▶ _PROMPT_
Only lines that contain the word "Pietra" are to be returned from the data below.

▶ _DATA RECORDS_
++++

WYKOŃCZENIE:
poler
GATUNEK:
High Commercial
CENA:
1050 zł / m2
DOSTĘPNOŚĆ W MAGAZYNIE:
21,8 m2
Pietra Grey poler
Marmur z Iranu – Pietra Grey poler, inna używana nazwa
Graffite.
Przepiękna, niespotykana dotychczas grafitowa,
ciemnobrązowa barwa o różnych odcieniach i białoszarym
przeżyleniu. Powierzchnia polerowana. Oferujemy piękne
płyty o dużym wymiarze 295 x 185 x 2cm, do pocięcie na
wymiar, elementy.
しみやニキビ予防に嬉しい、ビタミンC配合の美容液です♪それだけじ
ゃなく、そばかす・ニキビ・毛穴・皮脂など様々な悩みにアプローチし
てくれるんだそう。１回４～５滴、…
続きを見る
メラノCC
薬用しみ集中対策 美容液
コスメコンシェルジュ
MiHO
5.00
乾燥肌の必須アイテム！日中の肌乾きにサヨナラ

++++

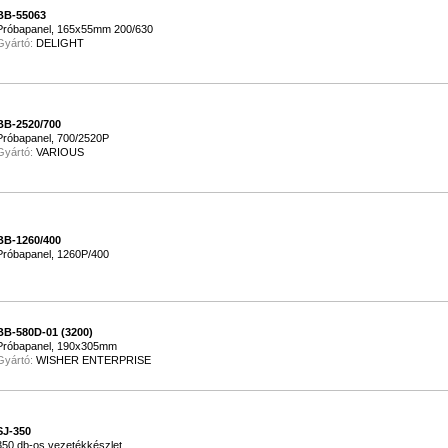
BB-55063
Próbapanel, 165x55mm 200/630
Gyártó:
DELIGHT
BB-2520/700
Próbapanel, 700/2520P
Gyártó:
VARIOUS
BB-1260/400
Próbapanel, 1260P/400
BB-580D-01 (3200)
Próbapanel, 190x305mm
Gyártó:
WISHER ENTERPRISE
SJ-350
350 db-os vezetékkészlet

++++

▶ _YOUR SOLUTION_
Pietra Grey poler
Marmur z Iranu – Pietra Grey poler, inna używana nazwa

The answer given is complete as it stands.